Large Files in GitHub

Liz Dobbins edited this page Apr 11, 2024 · 1 revision

Original Goal

To generate plots from an SQLite database when the pages render. But this is a binary file format and incompatible with GitHub. So we were looking for a large file storage option.

DVC

Originally, Liz thought of DVC because she used it at Axiom. It is designed to work with large datasets as part of a machine learning workflow. The files are stored in Google Drive and DVC records a pointer to them in the GutHub repo. This idea got no traction in DevOps

GitHub Large File Service

Will suggested https://git-lfs.com/. Jody concurred.

So we do have LFS available through the university github enterprise account and it actually looks like we have a few repos already using it ... There is apparently an additional cost that comes with using LFS but I'm not sure how much or how that gets charged or if the university just absorbs that.

One other repo is https://github.com/acep-uaf/thearcticprogram.net. It has a .gitattributes that looks like

*.pdf filter=lfs diff=lfs merge=lfs -text
*.zip filter=lfs diff=lfs merge=lfs -text

Limitations

General notes:

  • GitHub warns about 50MB, and will not allow 100MB.
    • aetr.db with prices in it is 400 KB
    • Neil's workbooks are ~20 MB each
  • Git is not designed to handle large SQL files. To share large databases with other developers, we recommend using a file sharing service.
  • repos should be <1 GB, and less than 5 GB for sure
  • could package as a release
  • could remove those files from repo with BFG Repo-Cleaner or the git filter-repo command. (see sensitive files)

Costs: One data pack costs $5 per month, and provides a monthly quota of 50 GiB for bandwidth and 50 GiB for storage and there is 1GB free per account (UAF? ACEP? individual?)

About Git Large File Storage: Git LFS cannot be used with GitHub Pages sites.

Why it didn't work

The interference between GitHub Pages and LFS grenades this for our use case. The LFS-tracked database is present in the repo directory, but our GH Pages website doesn't seem to recognize it.

Final Solution

Eh. We put off thinking about it and used small CSV files for figure generation.

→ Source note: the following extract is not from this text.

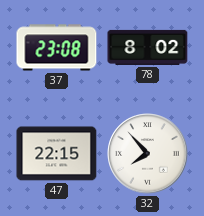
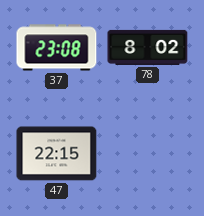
32: 7:53 -> none
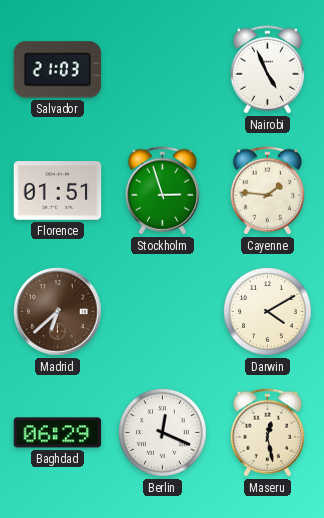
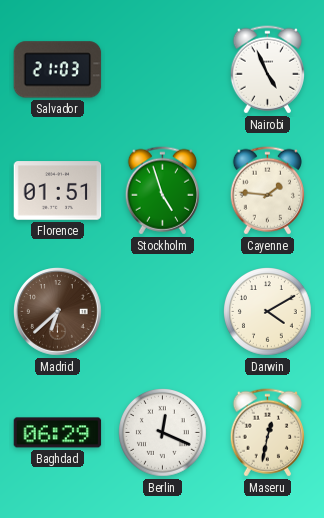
Stockholm: 2:57 -> 4:57
Maseru: 12:28 -> 12:32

A possible workaround in the future is to make a separate repo that builds the DB and pushes it to a public GCS storage bucket. Then we can set up an action in this repo to pull the data from the bucket and stash as CSVs. That way, our DB build will be nice and separate (for permissions etc), and this repo will have local CSVs, so will be fast and responsive. The data on the repo will be up to date, and we'll be interfacing with an actual database.